Treasury officials said they hope to be able to tell investors the size of the initial offering in November, providing time for bond traders to adjust their computer systems for the new product.
Offering a variable interest rate carries some risk to the government, which would have to pay more if, as economists expect, rates begin to rise in coming years from the current super low levels. But the government is counting on attracting more investors who will be drawn by the prospect of potentially higher yields.
Treasury officials said they viewed the rate risk as minimal because the bills will basically substitute for short-term Treasury bills which have to be renewed every three months, a frequency that already carries a rate risk for the government.
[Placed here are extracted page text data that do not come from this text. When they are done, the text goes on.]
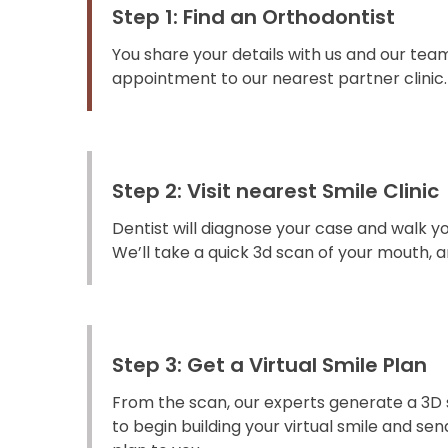
Step 1: Find an Orthodontist
You share your details with us and our team
appointment to our nearest partner clinic.
Step 2: Visit nearest Smile Clinic
Dentist will diagnose your case and walk y
We’ll take a quick 3d scan of your mouth, an
Step 3: Get a Virtual Smile Plan
From the scan, our experts generate a 3D 
to begin building your virtual smile and s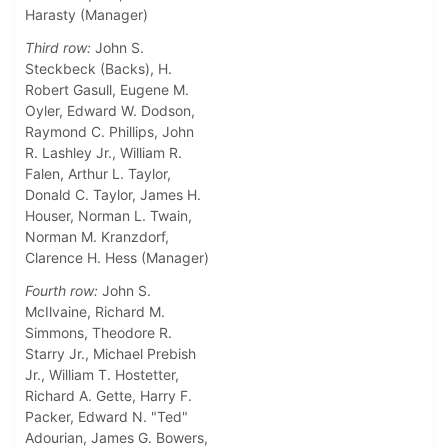
Harasty (Manager)
Third row:
John S.
Steckbeck (Backs), H.
Robert Gasull, Eugene M.
Oyler, Edward W. Dodson,
Raymond C. Phillips, John
R. Lashley Jr., William R.
Falen, Arthur L. Taylor,
Donald C. Taylor, James H.
Houser, Norman L. Twain,
Norman M. Kranzdorf,
Clarence H. Hess (Manager)
Fourth row:
John S.
McIlvaine, Richard M.
Simmons, Theodore R.
Starry Jr., Michael Prebish
Jr., William T. Hostetter,
Richard A. Gette, Harry F.
Packer, Edward N. "Ted"
Adourian, James G. Bowers,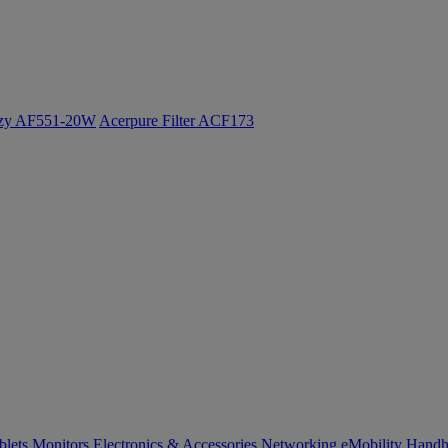
ozy AF551-20W
Acerpure Filter ACF173
blets
Monitors
Electronics & Accessories
Networking
eMobility
Handh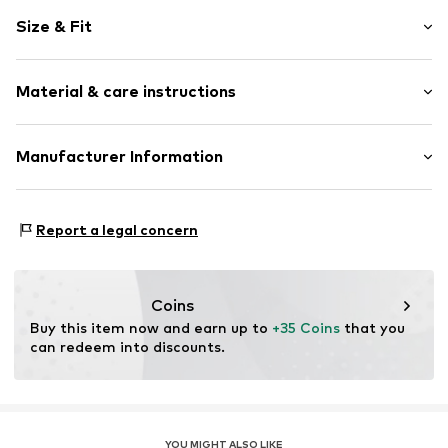
Motif print
Size & Fit
Cotton
Crew neck
Sleeve length: Longsleeve
Material & care instructions
Style fit: Normal fit
Item no.
367717
Size Chart
Material: 80% Cotton, 20% Polyester - PES
Manufacturer Information
Akowi GmbH
Adam-Opel-Str. 22
Report a legal concern
67227 Frankenthal
DE
info@akowi.com
Coins
Buy this item now and earn up to 
+35 Coins
 that you 
can redeem into discounts.
YOU MIGHT ALSO LIKE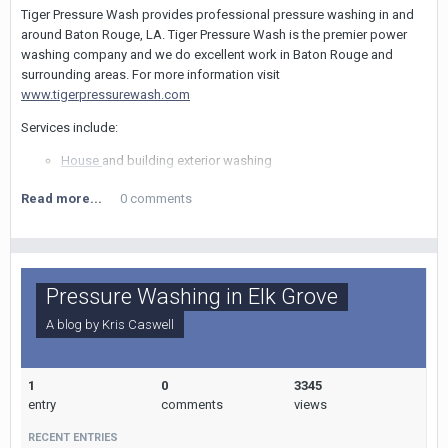
Tiger Pressure Wash provides professional pressure washing in and
around Baton Rouge, LA. Tiger Pressure Wash is the premier power
washing company and we do excellent work in Baton Rouge and
surrounding areas. For more information visit
www.tigerpressurewash.com
Services include:
House
and building exterior washing
Concrete cleaning
Read more...
0 comments
Driveway cleaning
Sidewalk and walkway cleaning
Porch and patio cleaning
Deck cleaning
Roof cleaning
Pressure Washing in Elk Grove
Painting
Commercial services also available
A blog by
Kris Caswell
For more information, please give us a call at (225) 284-4527 or
visit us on our website.
1
0
3345
Tiger Pressure Wash
entry
comments
views
Baton Rouge, LA
RECENT ENTRIES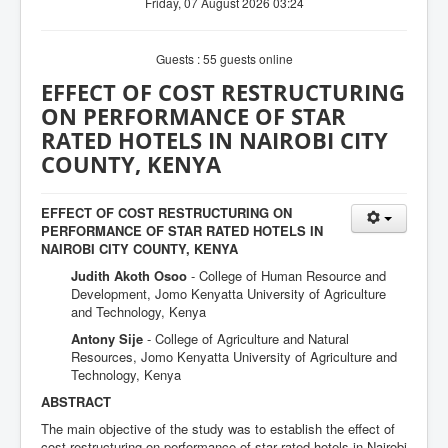
Friday, 07 August 2026 03:24
Guests : 55 guests online
EFFECT OF COST RESTRUCTURING
ON PERFORMANCE OF STAR
RATED HOTELS IN NAIROBI CITY
COUNTY, KENYA
EFFECT OF COST RESTRUCTURING ON
PERFORMANCE OF STAR RATED HOTELS IN
NAIROBI CITY COUNTY, KENYA
Judith Akoth Osoo
- College of Human Resource and
Development, Jomo Kenyatta University of Agriculture
and Technology, Kenya
Antony Sije
- College of Agriculture and Natural
Resources, Jomo Kenyatta University of Agriculture and
Technology, Kenya
ABSTRACT
The main objective of the study was to establish the effect of
cost restructuring on performance of star rated hotels in Nairobi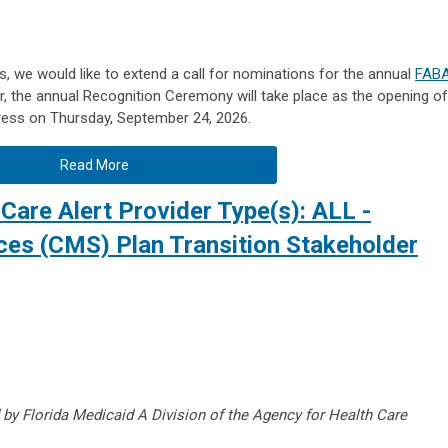
, we would like to extend a call for nominations for the annual
FAB
ar, the annual Recognition Ceremony will take place as the opening of
ress on Thursday, September 24, 2026.
Read More
Care Alert Provider Type(s): ALL -
ices (CMS) Plan Transition Stakeholder
 by Florida Medicaid A Division of the Agency for Health Care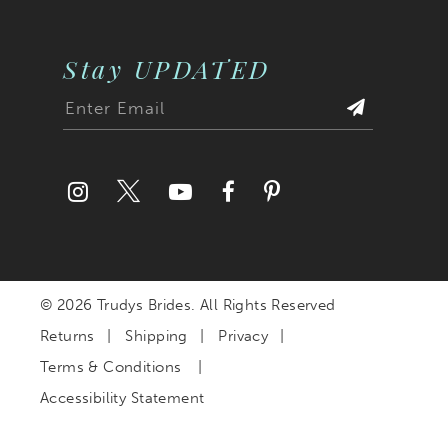
Stay UPDATED
© 2026 Trudys Brides. All Rights Reserved
Returns
Shipping
Privacy
Terms & Conditions
Accessibility Statement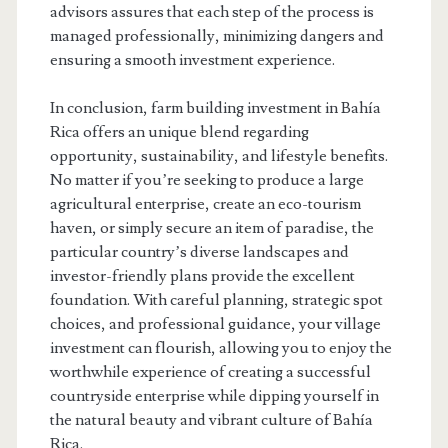
advisors assures that each step of the process is
managed professionally, minimizing dangers and
ensuring a smooth investment experience.
In conclusion, farm building investment in Bahía
Rica offers an unique blend regarding
opportunity, sustainability, and lifestyle benefits.
No matter if you’re seeking to produce a large
agricultural enterprise, create an eco-tourism
haven, or simply secure an item of paradise, the
particular country’s diverse landscapes and
investor-friendly plans provide the excellent
foundation. With careful planning, strategic spot
choices, and professional guidance, your village
investment can flourish, allowing you to enjoy the
worthwhile experience of creating a successful
countryside enterprise while dipping yourself in
the natural beauty and vibrant culture of Bahía
Rica.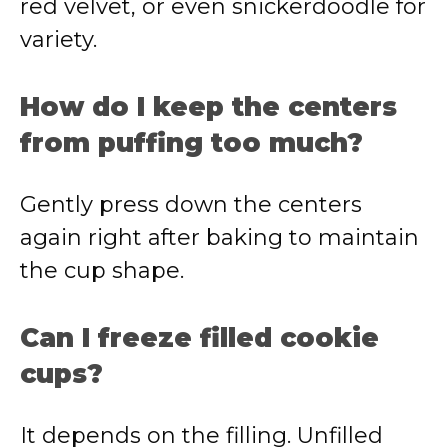
red velvet, or even snickerdoodle for
variety.
How do I keep the centers
from puffing too much?
Gently press down the centers
again right after baking to maintain
the cup shape.
Can I freeze filled cookie
cups?
It depends on the filling. Unfilled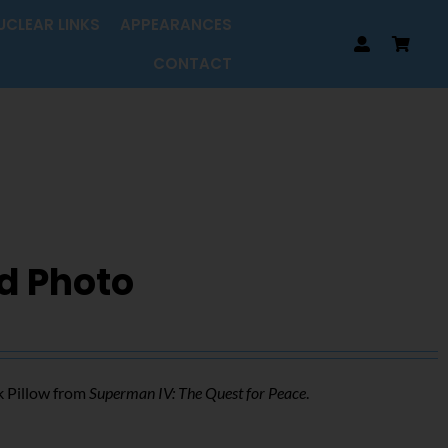
UCLEAR LINKS
APPEARANCES
CONTACT
d Photo
k Pillow from
Superman IV: The Quest for Peace
.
A final rule describing the new floating rate notes was published Wednesday in the Federal Register. The floating rate notes are the first new product Treasury has offered investors since TIPS, Treasury inflation protected securities, were put on the market more than 15 years ago.
Matthew Rutherford, Treasury's assistant secretary for financial markets, said that Treasury is not currently contemplating any other new products such as a 50-year bond or a 100-year bond. Rutherford said he thinks Treasury's 30-year bond adequately served the needs of investors looking for a longer-term security.
Rutherford told reporters at a news conference that Treasury still believed it would be able to meet its borrowing needs and keep the government operating until sometime after Labor Day when Congress will return from its August recess.
He refused to be more specific about when Treasury will run out of bookkeeping maneuvers to avoid hitting the current $16.7 trillion debt limit but private economists have said Treasury may be able to avoid hitting the limit until late October or early November. Treasury has been using various bookkeeping maneuvers to avoid hitting the borrowing limit since May 17.
Treasury Secretary Jacob Lew is urging Congress to move quickly in September to take away the "cloud of uncertainty" about the nation's ability to pay its bills by increasing the borrowing limit and avoid a repeat of 2011 when a prolonged standoff over the issue between Republicans and the administration rattled financial markets.
Treasury announced Wednesday that as part of its regular quarterly refunding auctions next week it would sell $32 billion in 3-year notes, $24 billion in 10-year notes and $16 billion in 30-year bonds.
The money raised would be part of the $209 billion in borrowing it is projecting will be done in the July-September quarter. It has projected $235 billion in borrowing needs for the October-December quarter but that amount will depend on Congress increasing the debt limit.